World’s Best Brown Sugar Ham [+ Video]

We've tried many a ham recipe, but this is probably the World's Best Brown Sugar Ham. The best part is, you can make it in the oven or slow cooker.


We’ve tried many a ham recipe, but this is probably the World’s Best Brown Sugar Ham. The best part is, you can make it in the oven or slow cooker. 


Are Ham and Pork the Same Thing?

Generally, in the US, “ham” is a cured leg of pig, or cured section of same.

If i’m not mistaken, pork refers to any meat that comes from a pig.

Like we say beef is from an adult cow, veal is from a young cow, pork is from a pig.

Ham, however, is a specific cut of meat from the pig – the thigh.



Burshing Brown Sugar on a Ham on a grey plate.

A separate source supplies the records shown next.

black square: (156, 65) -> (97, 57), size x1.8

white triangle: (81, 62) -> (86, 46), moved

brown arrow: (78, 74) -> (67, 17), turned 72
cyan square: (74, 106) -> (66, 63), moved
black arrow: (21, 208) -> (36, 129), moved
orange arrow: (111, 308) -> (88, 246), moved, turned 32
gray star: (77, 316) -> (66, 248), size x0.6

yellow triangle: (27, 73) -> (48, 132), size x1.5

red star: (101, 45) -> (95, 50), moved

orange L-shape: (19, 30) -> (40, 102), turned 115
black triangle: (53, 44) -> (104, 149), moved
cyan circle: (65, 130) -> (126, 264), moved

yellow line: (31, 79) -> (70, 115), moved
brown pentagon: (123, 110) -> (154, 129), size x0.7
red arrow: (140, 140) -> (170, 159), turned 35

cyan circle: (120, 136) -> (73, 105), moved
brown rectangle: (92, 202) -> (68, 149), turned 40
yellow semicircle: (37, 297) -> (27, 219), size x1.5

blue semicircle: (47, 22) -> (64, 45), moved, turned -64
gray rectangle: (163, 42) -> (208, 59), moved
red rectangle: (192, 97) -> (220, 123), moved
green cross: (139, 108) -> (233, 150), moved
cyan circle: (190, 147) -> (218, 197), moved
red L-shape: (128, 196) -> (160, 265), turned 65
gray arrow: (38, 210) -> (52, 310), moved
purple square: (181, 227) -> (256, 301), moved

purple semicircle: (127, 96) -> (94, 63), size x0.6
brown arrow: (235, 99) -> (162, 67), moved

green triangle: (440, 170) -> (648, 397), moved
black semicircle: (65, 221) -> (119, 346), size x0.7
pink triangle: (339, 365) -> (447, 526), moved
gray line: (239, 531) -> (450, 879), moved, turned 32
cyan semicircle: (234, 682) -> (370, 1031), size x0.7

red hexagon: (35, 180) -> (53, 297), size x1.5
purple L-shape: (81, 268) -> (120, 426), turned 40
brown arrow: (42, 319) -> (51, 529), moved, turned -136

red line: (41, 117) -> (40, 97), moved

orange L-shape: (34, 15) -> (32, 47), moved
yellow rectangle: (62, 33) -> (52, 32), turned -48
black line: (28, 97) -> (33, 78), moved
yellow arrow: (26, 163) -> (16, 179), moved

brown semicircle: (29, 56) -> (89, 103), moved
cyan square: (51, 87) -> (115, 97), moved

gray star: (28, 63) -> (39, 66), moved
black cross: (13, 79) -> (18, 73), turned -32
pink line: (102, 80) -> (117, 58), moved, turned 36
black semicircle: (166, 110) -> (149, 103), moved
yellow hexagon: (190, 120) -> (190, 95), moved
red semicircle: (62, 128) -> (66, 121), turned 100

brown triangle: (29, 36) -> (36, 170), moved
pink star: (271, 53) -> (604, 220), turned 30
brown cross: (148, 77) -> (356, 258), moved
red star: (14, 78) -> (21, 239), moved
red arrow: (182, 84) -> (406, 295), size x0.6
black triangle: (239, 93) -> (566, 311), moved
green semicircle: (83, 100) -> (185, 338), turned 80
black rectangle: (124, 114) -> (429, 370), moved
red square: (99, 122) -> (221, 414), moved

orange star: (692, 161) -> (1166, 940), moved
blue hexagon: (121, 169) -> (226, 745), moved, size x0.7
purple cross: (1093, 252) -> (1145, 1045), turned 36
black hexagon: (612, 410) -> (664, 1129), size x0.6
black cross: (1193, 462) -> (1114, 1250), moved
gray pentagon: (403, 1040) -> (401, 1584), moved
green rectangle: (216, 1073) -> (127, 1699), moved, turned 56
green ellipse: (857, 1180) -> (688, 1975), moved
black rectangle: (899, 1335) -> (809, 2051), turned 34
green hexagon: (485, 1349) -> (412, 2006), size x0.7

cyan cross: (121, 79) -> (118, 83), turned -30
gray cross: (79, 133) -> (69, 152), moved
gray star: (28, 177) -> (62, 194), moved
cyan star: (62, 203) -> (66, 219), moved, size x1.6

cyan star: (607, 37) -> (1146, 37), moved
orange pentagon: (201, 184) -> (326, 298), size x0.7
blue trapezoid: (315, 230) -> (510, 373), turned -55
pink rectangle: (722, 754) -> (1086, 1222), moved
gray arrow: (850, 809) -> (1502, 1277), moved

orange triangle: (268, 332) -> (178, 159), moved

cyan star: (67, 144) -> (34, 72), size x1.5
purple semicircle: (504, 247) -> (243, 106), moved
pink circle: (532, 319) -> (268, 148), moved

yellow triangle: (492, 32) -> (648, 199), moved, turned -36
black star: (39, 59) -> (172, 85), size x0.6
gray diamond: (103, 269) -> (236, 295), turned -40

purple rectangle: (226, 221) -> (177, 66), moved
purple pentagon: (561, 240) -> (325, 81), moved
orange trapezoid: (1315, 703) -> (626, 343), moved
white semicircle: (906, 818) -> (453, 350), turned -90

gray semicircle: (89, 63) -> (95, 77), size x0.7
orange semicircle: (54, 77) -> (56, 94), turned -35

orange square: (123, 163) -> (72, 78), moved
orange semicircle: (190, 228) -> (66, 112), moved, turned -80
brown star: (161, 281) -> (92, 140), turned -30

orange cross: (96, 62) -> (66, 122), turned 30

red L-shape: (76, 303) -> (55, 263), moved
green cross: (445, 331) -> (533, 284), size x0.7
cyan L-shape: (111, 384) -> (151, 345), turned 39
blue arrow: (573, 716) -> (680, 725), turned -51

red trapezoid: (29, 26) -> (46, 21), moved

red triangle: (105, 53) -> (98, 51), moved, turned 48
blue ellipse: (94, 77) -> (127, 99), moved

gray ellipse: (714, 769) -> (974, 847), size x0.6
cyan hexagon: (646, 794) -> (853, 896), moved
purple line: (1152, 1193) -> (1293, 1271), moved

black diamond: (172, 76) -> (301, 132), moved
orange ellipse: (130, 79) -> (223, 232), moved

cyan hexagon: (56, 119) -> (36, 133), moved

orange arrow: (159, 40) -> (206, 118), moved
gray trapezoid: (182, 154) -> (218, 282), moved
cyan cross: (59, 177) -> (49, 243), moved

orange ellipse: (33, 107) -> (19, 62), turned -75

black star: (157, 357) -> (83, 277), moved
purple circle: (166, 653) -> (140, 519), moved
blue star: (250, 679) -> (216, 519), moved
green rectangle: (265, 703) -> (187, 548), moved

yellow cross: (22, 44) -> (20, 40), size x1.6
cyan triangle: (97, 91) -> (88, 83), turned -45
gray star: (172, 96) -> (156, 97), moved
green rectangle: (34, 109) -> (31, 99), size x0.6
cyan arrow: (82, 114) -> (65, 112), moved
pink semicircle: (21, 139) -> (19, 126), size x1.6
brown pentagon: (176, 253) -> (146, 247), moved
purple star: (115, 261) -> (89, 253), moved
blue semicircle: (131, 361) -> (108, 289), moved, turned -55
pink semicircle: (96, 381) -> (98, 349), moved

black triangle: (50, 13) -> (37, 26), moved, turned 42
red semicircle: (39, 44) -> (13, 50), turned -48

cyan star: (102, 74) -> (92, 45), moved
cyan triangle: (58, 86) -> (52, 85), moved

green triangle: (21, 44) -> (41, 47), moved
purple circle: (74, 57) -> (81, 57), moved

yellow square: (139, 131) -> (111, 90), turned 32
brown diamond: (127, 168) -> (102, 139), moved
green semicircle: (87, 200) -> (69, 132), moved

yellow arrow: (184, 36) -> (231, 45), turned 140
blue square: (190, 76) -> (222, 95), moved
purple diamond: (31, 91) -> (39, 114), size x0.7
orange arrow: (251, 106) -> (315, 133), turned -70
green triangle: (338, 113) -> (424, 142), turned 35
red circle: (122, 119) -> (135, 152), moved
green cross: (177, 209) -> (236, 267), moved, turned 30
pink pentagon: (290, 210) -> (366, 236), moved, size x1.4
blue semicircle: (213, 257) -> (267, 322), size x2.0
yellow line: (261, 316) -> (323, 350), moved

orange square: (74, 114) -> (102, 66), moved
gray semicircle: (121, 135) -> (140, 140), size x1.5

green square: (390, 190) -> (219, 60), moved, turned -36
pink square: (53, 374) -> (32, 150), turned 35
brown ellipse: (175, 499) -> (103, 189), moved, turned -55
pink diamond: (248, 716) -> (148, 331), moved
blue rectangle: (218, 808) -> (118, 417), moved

This is a story I read last year and it really touched my heart. Seemed perfect for the Christmas season which is quickly approaching. So we hope you’ll read it, enjoy it and share it with someone and of course after that make sure you pin the World’s Best Brown Sugar Ham because it is so stinking delicious. Best ham ever and I don’t say that lightly.



Honey Mustard and Pina Colada sauces next to a white plate of ham.



Brown Sugar Ham Dipping Sauce

Do you like to serve your Brown Sugar Ham with dipping sauce? If you want to serve the Brown Sugar Ham with dipping sauces our family and extended family are obsessed with two, a pina colada and honey mustard that is the best honey mustard in all the land. Really. It’s fantastic and we absolutely never serve ham without it.



Brush in dipping sauce for Brown Sugar Ham on a wooden table.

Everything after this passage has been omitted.